### EXERCISE
The required result is each line of the entries below containing the string "urls".

EXTRACTED MATERIAL section start

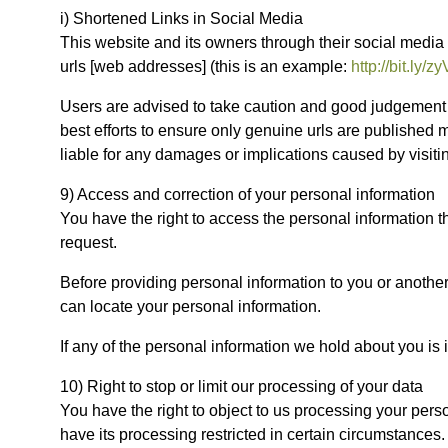
i) Shortened Links in Social Media
This website and its owners through their social media
urls [web addresses] (this is an example:
http://bit.ly/
Users are advised to take caution and good judgement b
best efforts to ensure only genuine urls are published
liable for any damages or implications caused by visiti
9) Access and correction of your personal information
You have the right to access the personal information 
request.
Before providing personal information to you or another 
can locate your personal information.
If any of the personal information we hold about you is i
10) Right to stop or limit our processing of your data
You have the right to object to us processing your person
have its processing restricted in certain circumstances.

EXTRACTED MATERIAL section end

### RESPONSE TO THIS TASK
urls [web addresses] (this is an example:
best efforts to ensure only genuine urls are published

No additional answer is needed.